Please copy the data below exactly; none of the pictures in it belong in the copy.

Collected data entries:
-*-*-

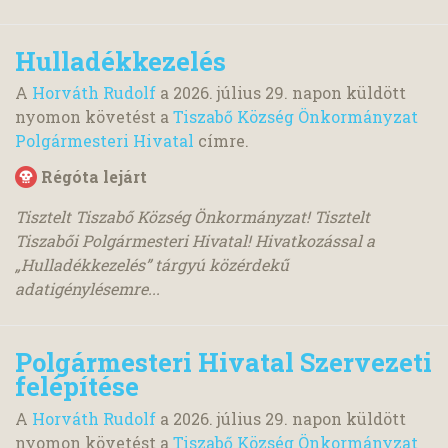
Hulladékkezelés
A
Horváth Rudolf
a
2026. július 29.
napon küldött
nyomon követést a
Tiszabő Község Önkormányzat
Polgármesteri Hivatal
címre.
Régóta lejárt
Tisztelt Tiszabő Község Önkormányzat! Tisztelt
Tiszabői Polgármesteri Hivatal! Hivatkozással a
„Hulladékkezelés” tárgyú közérdekű
adatigénylésemre...
Polgármesteri Hivatal Szervezeti
felépítése
A
Horváth Rudolf
a
2026. július 29.
napon küldött
nyomon követést a
Tiszabő Község Önkormányzat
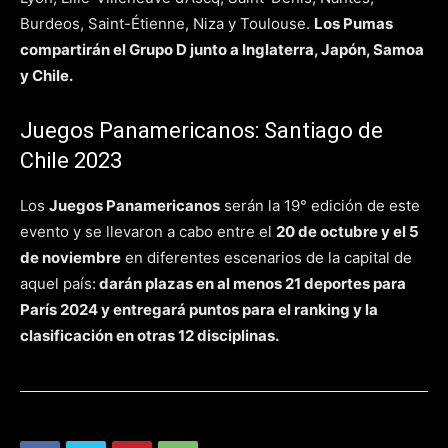
Burdeos, Saint-Étienne, Niza y Toulouse.
Los Pumas
compartirán el Grupo D junto a Inglaterra, Japón, Samoa
y Chile.
Juegos Panamericanos: Santiago de
Chile 2023
Los
Juegos Panamericanos
serán la 19° edición de este
evento y se llevaron a cabo entre el
20 de octubre y el 5
de noviembre
en diferentes escenarios de la capital de
aquel país:
darán plazas en al menos 21 deportes para
París 2024 y entregará puntos para el ranking y la
clasificación en otras 12 disciplinas.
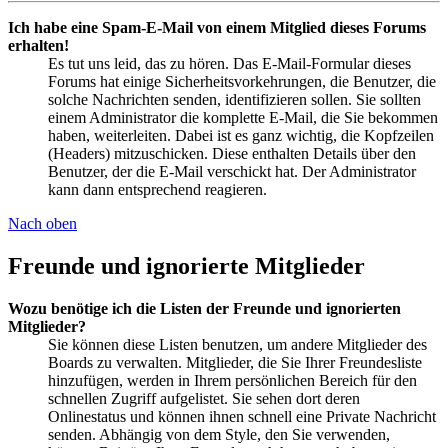
Ich habe eine Spam-E-Mail von einem Mitglied dieses Forums
erhalten!
Es tut uns leid, das zu hören. Das E-Mail-Formular dieses
Forums hat einige Sicherheitsvorkehrungen, die Benutzer, die
solche Nachrichten senden, identifizieren sollen. Sie sollten
einem Administrator die komplette E-Mail, die Sie bekommen
haben, weiterleiten. Dabei ist es ganz wichtig, die Kopfzeilen
(Headers) mitzuschicken. Diese enthalten Details über den
Benutzer, der die E-Mail verschickt hat. Der Administrator
kann dann entsprechend reagieren.
Nach oben
Freunde und ignorierte Mitglieder
Wozu benötige ich die Listen der Freunde und ignorierten
Mitglieder?
Sie können diese Listen benutzen, um andere Mitglieder des
Boards zu verwalten. Mitglieder, die Sie Ihrer Freundesliste
hinzufügen, werden in Ihrem persönlichen Bereich für den
schnellen Zugriff aufgelistet. Sie sehen dort deren
Onlinestatus und können ihnen schnell eine Private Nachricht
senden. Abhängig von dem Style, den Sie verwenden,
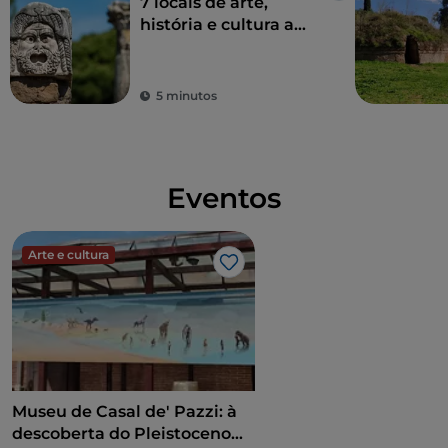
7 locais de arte,
história e cultura a
uma hora de Roma
5 minutos
Eventos
Arte e cultura
Gosto
Museu de Casal de' Pazzi: à
descoberta do Pleistoceno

-*-*-

[WRITTEN SOLUTION]:
Hulladékkezelés
A
Horváth Rudolf
a
2026. július 29.
napon küldött
nyomon követést a
Tiszabő Község Önkormányzat
Polgármesteri Hivatal
címre.
Régóta lejárt
Tisztelt Tiszabő Község Önkormányzat! Tisztelt
Tiszabői Polgármesteri Hivatal! Hivatkozással a
„Hulladékkezelés” tárgyú közérdekű
adatigénylésemre...
Polgármesteri Hivatal Szervezeti
felépítése
A
Horváth Rudolf
a
2026. július 29.
napon küldött
nyomon követést a
Tiszabő Község Önkormányzat
Burdeos, Saint-Étienne, Niza y Toulouse.
Los Pumas
compartirán el Grupo D junto a Inglaterra, Japón, Samoa
y Chile.
Juegos Panamericanos: Santiago de
Chile 2023
Los
Juegos Panamericanos
serán la 19° edición de este
evento y se llevaron a cabo entre el
20 de octubre y el 5
de noviembre
en diferentes escenarios de la capital de
aquel país:
darán plazas en al menos 21 deportes para
París 2024 y entregará puntos para el ranking y la
clasificación en otras 12 disciplinas.
Ich habe eine Spam-E-Mail von einem Mitglied dieses Forums
erhalten!
Es tut uns leid, das zu hören. Das E-Mail-Formular dieses
Forums hat einige Sicherheitsvorkehrungen, die Benutzer, die
solche Nachrichten senden, identifizieren sollen. Sie sollten
einem Administrator die komplette E-Mail, die Sie bekommen
haben, weiterleiten. Dabei ist es ganz wichtig, die Kopfzeilen
(Headers) mitzuschicken. Diese enthalten Details über den
Benutzer, der die E-Mail verschickt hat. Der Administrator
kann dann entsprechend reagieren.
Nach oben
Freunde und ignorierte Mitglieder
Wozu benötige ich die Listen der Freunde und ignorierten
Mitglieder?
Sie können diese Listen benutzen, um andere Mitglieder des
Boards zu verwalten. Mitglieder, die Sie Ihrer Freundesliste
hinzufügen, werden in Ihrem persönlichen Bereich für den
schnellen Zugriff aufgelistet. Sie sehen dort deren
Onlinestatus und können ihnen schnell eine Private Nachricht
senden. Abhängig von dem Style, den Sie verwenden,
7 locais de arte,
história e cultura a
uma hora de Roma
5 minutos
Eventos
Arte e cultura
Gosto
Museu de Casal de' Pazzi: à
descoberta do Pleistoceno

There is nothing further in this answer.